Excerpted records:
==================================================

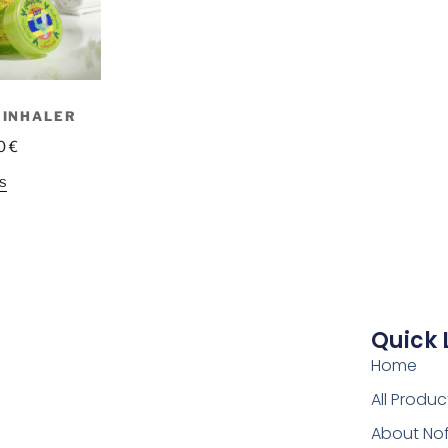
 INHALER
0
€
s
Quick 
Home
All Produc
About No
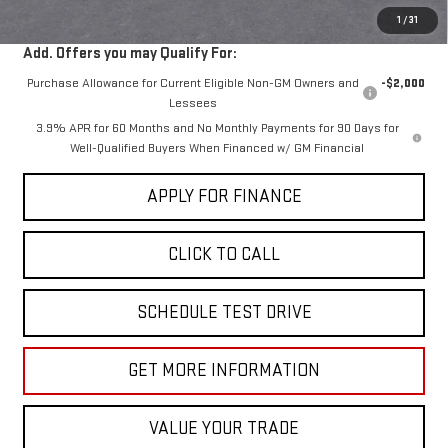
1
/
31
Add. Offers you may Qualify For:
Purchase Allowance for Current Eligible Non-GM Owners and
-$2,000
Lessees
3.9% APR for 60 Months and No Monthly Payments for 90 Days for
Well-Qualified Buyers When Financed w/ GM Financial
APPLY FOR FINANCE
CLICK TO CALL
SCHEDULE TEST DRIVE
GET MORE INFORMATION
VALUE YOUR TRADE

==================================================

Task directions:
Please restate, exactly as written, the line that holds "3.9% APR for" and all remaining lines of the data above, and only those.

Reply to the task:
3.9% APR for 60 Months and No Monthly Payments for 90 Days for
Well-Qualified Buyers When Financed w/ GM Financial
APPLY FOR FINANCE
CLICK TO CALL
SCHEDULE TEST DRIVE
GET MORE INFORMATION
VALUE YOUR TRADE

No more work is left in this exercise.